Personal information
- Born: June 29, 1955 (age 70) Dallas, Texas, U.S.
- Height: 5 ft 9 in (1.75 m)
- Weight: 163 lb (74 kg)

Career information
- High school: South Oak Cliff
- College: SMU
- NFL draft: 1977: undrafted

Career history
- Kansas City Chiefs (1977); Winnipeg Blue Bombers (1979–1980);
- Stats at Pro Football Reference

= Ricky Wesson =

American football player (born 1955)

Ricky Charles Wesson (born June 29, 1955) is a former collegiate and professional football player.

==Early life and education==
Wesson grew up in Dallas, Texas, and graduated from South Oak Cliff High School in 1973.

After four years at SMU, Wesson played professional football and then returned to SMU to successfully complete his undergraduate degree in business administration.

==Football==

As quarterback for SMU, Wesson led the team in total offense three consecutive years, including one year—1974–in which he led the Southwest Conference in both total offense and passing touchdowns. He was also the first SMU quarterback to lead the team in both rushing and passing.

Wesson started three games his freshman year. In doing so, he became the first Black man to start at quarterback for SMU.

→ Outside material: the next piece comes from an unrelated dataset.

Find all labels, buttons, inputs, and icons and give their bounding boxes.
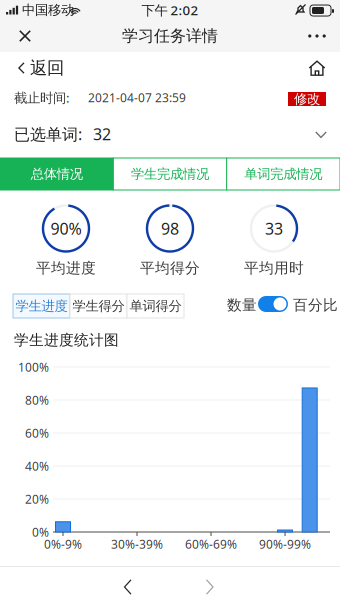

Undrafted out of college, Wesson was signed to play defensive back for the NFL’s Kansas City Chiefs. After one year with the Chiefs, Wesson played two years for the Canadian Football League’s Winnipeg Blue Bombers.

==Life after football==
After finishing his football career and getting his college degree from SMU, Wesson went to work for the US Postal Service. As of 2021, he had worked at the USPS for over 30 years.

Wesson was inducted into the Texas Black Sports Hall of Fame in 2009.